When two Muslim foreign-exchange students in rural Minnesota heard that a well-known critic of Islam was coming to town to speak, they armed themselves with information and showed up at the Assembly of God church venue, apparently prepared for a confrontation.
The speaker, Walid Shoebat, is a Palestinian former Muslim who converted to Christianity and now devotes himself to exposing the infiltration of supremacist Islam in the U.S.
During the Q&A time that followed Shoebat’s talk at the Assembly of God church in Perham, Minn., one of the students, an Indonesian, began by calling Shoebat a liar.
Shoebat repeatedly asked the student, Fikri Rahmat, to respect the format and ask a question. When Rahmat continued to make statements and talk over Shoebat, a church member intervened and asked him to leave.
Rahmat was at the event with fellow exchange student Elshan Mirzazade of Azerbaijan. The two are being hosted in Perham at the home of Mary Anderson.
Now, claiming they were unjustly kicked out, the students have enlisted the help of the controversial Council on American-Islamic Relations, a Washington, D.C., lobby group. CAIR claims to be a civil rights organization, but as FBI evidence shows, it was founded as a front group by the Muslim Brotherhood to further its ultimate aim of destroying Western civilization and replacing it with Islamic law.
More than a dozen CAIR leaders have faced criminal charges or been convicted of crimes related to terrorism.

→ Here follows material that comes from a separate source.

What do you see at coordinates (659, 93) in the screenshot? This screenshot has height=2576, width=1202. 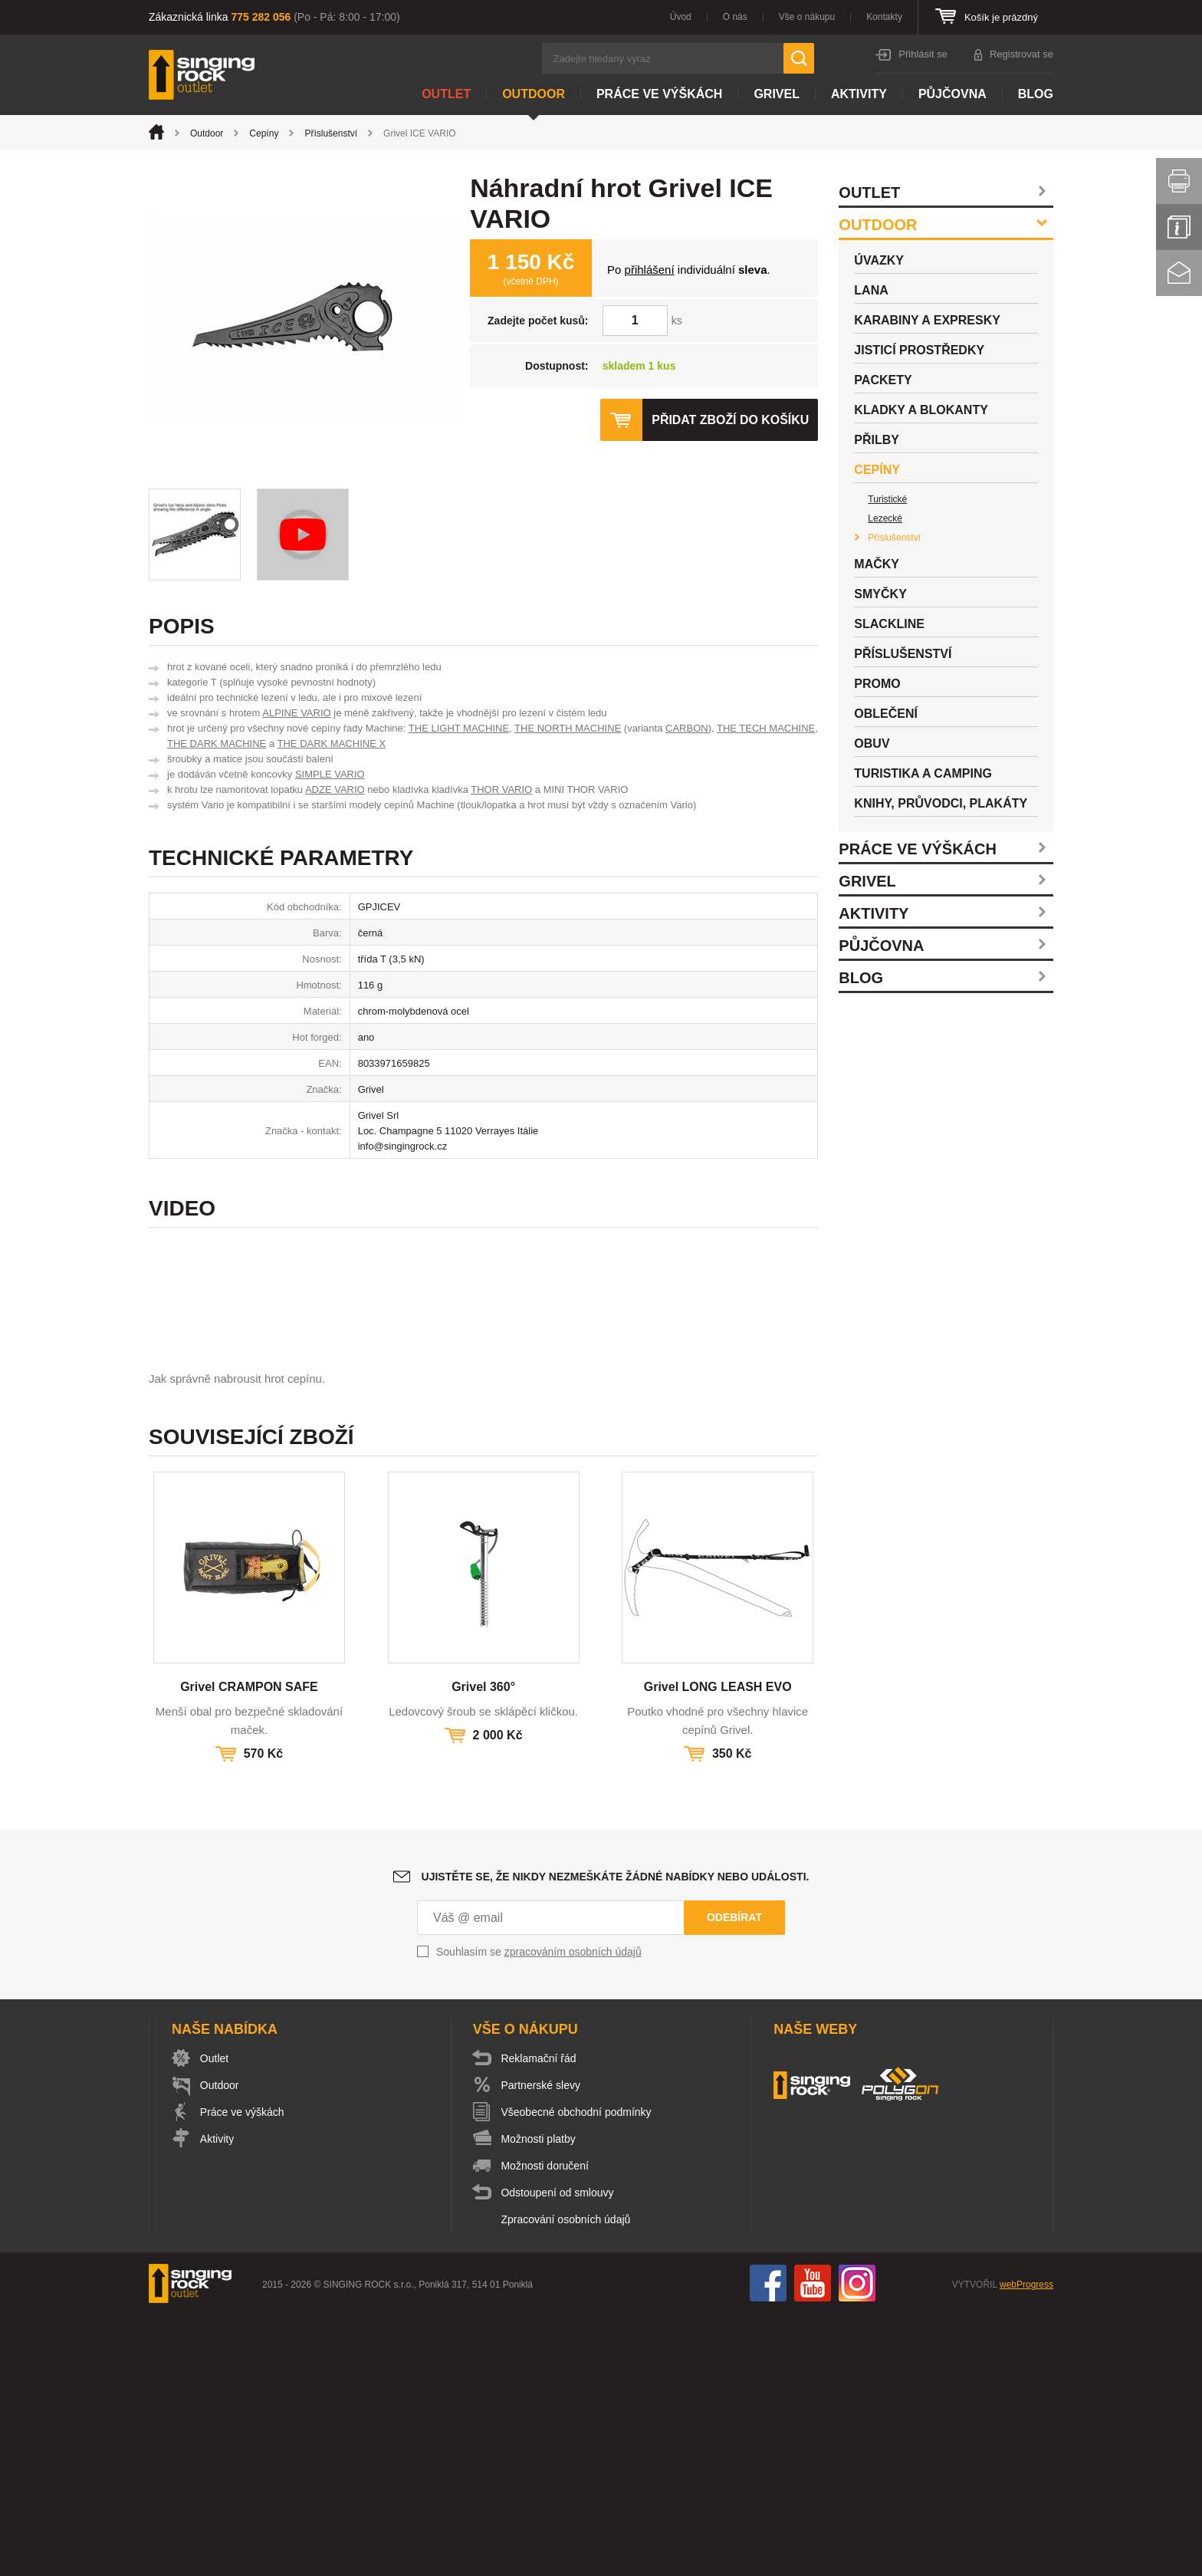 I see `Práce ve výškách` at bounding box center [659, 93].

The group itself was named by the Justice Department as an unindicted co-conspirator in the largest-ever terrorism-financing case in the the U.S.
Fight back against CAIR’s attack on First Amendment by making a contribution to WND’s “Legal Defense Fund.” Donations of $25 or more entitle you to free copy of “Muslim Mafia” – the book so devastating to CAIR the group is trying to ban it.

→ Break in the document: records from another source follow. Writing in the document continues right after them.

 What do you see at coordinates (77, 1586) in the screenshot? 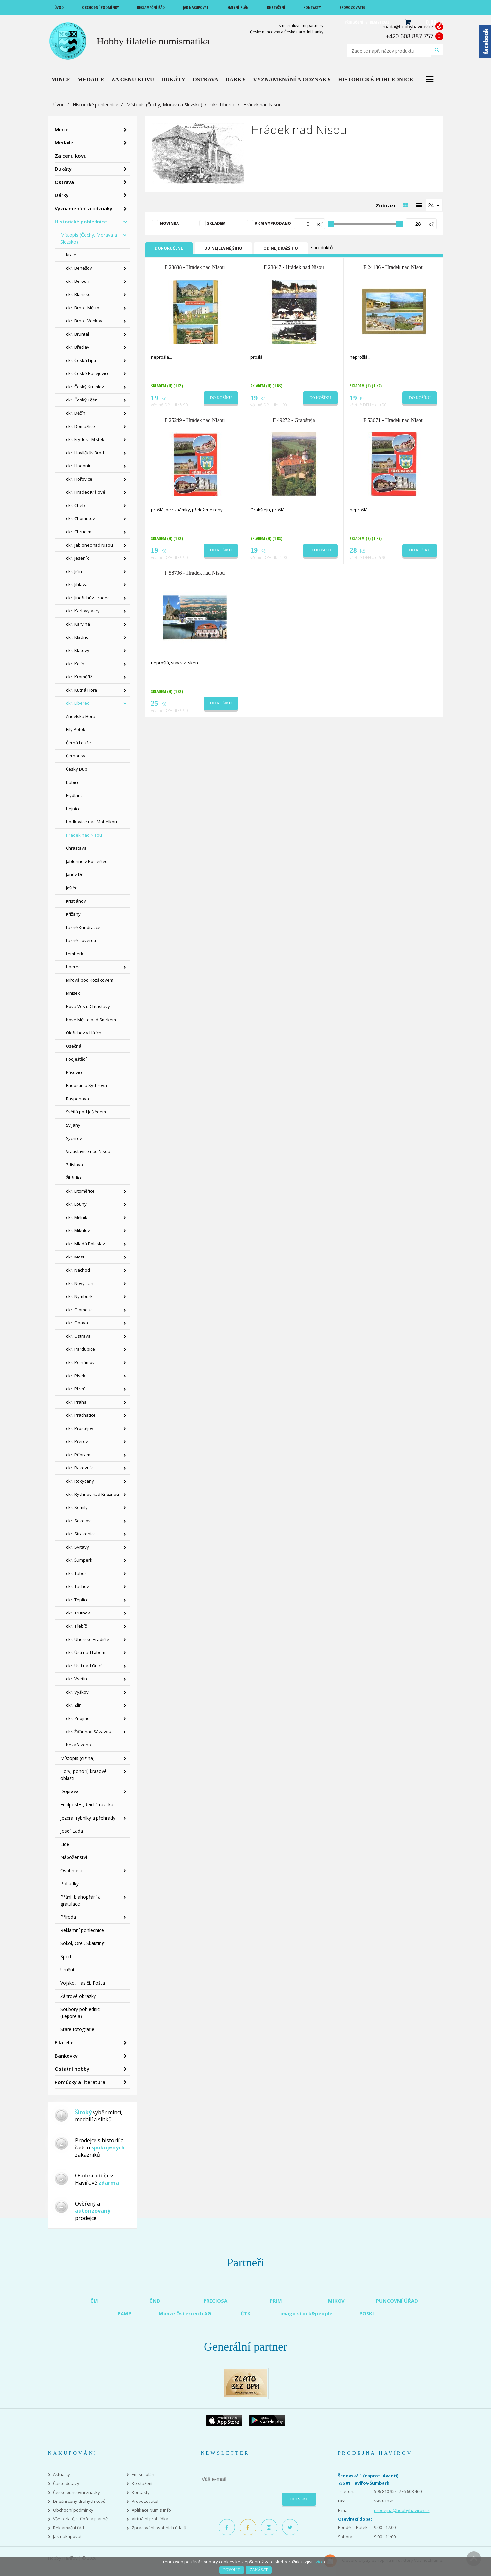
I see `okr. Tachov` at bounding box center [77, 1586].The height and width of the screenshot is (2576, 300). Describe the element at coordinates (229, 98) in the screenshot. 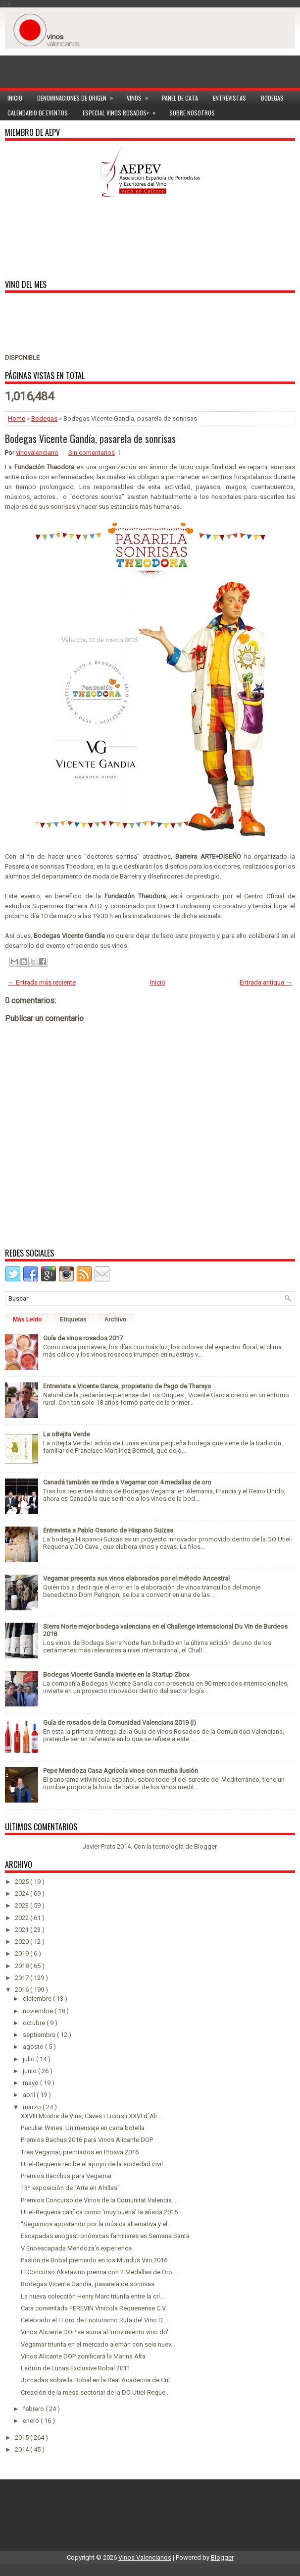

I see `Entrevistas` at that location.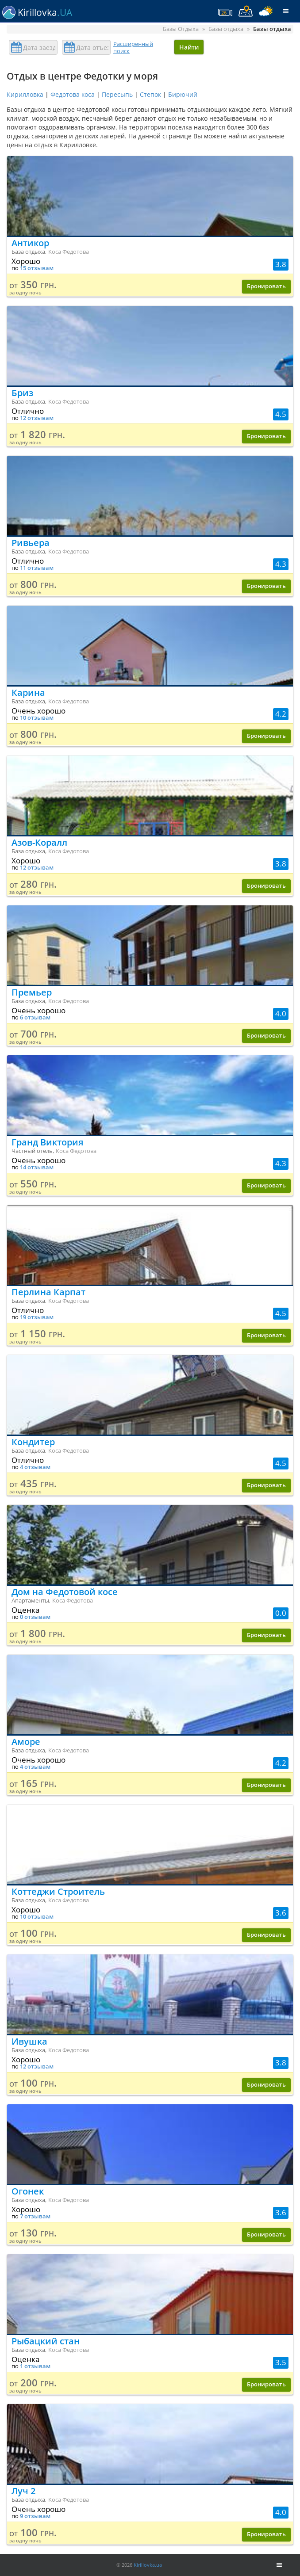 The image size is (300, 2576). What do you see at coordinates (35, 1467) in the screenshot?
I see `4 отзывам` at bounding box center [35, 1467].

CAIR’s Minnesota chapter charged the two students were “kicked out” for “questioning the anti-Islam bigotry of the speaker.”

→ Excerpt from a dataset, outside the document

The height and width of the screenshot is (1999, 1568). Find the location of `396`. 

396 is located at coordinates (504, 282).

Describing Shoebat as a “notorious Islamophobe who claims ‘Islam is the devil,'” CAIR Minnesota announced March 5 it was calling on the Assembly of God church leaders to meet with CAIR so they could be provided “with accurate and balanced information about Islam and Muslims and to arrange for a presentation on the faith to church members.”
“We hope the church will help promote mutual understanding and strengthen interfaith relations in our state by meeting with us and then offering an opportunity for its congregation to hear about Islam directly from Muslims,” said CAIR-Minnesota Executive Director Lori Saroya.
‘Two Muslims came to church’
Shoebat told WND the claim that the two were thrown out without cause is false.
“My statement is simple: Two Muslims came to church, and during the question-answer time they were obnoxious, and were asked to leave, and they left,” he said.
Shoebat said the students didn’t ask any questions, but “started off with insults and began to make long statements.”
“I basically interrupted them and stated that these are not questions, you are allowed to ask a question and not make long statements,” Shoebat told WND.
“They continued to read from a paper what seemed like endless statements,” he explained. “They then were asked to leave, and they left, out the door and down the road.”
WDAY-TV in Fargo, N.D., reported that when the students heard Shoebat was speaking at a public forum, they wanted to go.
“Our message is not to argue with him, but to say to people that what he says is wrong,” Mirzazade told the TV station.
The report said the boys questioned Shoebat because they heard him tell untruths and make distortions.
“I would conclude in my mind that he got mad because maybe he was afraid of the truth,” Rahmat said. “One of his companions came to us and said, ‘Out, Out,’ rudely to us.”
Mirzazade said organizers at the church “ushered us out and asked us to leave and we said, ‘OK, OK.’
“So when I was leaving, I shouted, ‘Good way of promoting peace, bravo, bravo,'” the student said.
Dirk Currier, pastor of Assembly of God church, Northwoods Assembly, contended, “Nobody was kicked out because they were Muslim.”
He told WDAY the boys were asked to leave when emotions escalated.
“The dialogue wasn’t a dialogue. It was turning into kind of a shouting match,” he said.
The boys’ host, Anderson, was displeased.
“I thought I was sending my boys to a house of love, and I am disappointed that hate was being taught there,” she said.
WDAY said the students are in the U.S. as part of an international program that educates Americans about other cultures and religions, and helps international students learn about life in America.